Segment Open
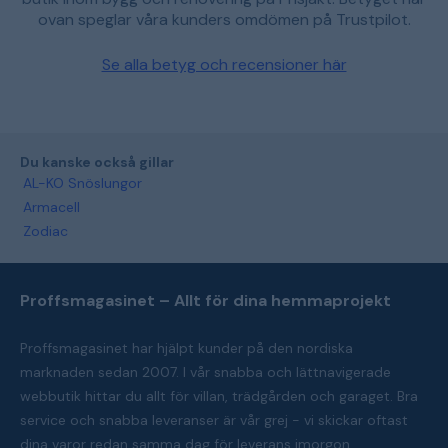
ovan speglar våra kunders omdömen på Trustpilot.
Se alla betyg och recensioner här
Du kanske också gillar
AL-KO Snöslungor
Armacell
Zodiac
Proffsmagasinet – Allt för dina hemmaprojekt
Proffsmagasinet har hjälpt kunder på den nordiska
marknaden sedan 2007. I vår snabba och lättnavigerade
webbutik hittar du allt för villan, trädgården och garaget. Bra
service och snabba leveranser är vår grej - vi skickar oftast
dina varor redan samma dag för leverans imorgon.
Segment Closed
Print all the material above exactly, and drop the images.

ovan speglar våra kunders omdömen på Trustpilot.
Se alla betyg och recensioner här
Du kanske också gillar
AL-KO Snöslungor
Armacell
Zodiac
Proffsmagasinet – Allt för dina hemmaprojekt
Proffsmagasinet har hjälpt kunder på den nordiska
marknaden sedan 2007. I vår snabba och lättnavigerade
webbutik hittar du allt för villan, trädgården och garaget. Bra
service och snabba leveranser är vår grej - vi skickar oftast
dina varor redan samma dag för leverans imorgon.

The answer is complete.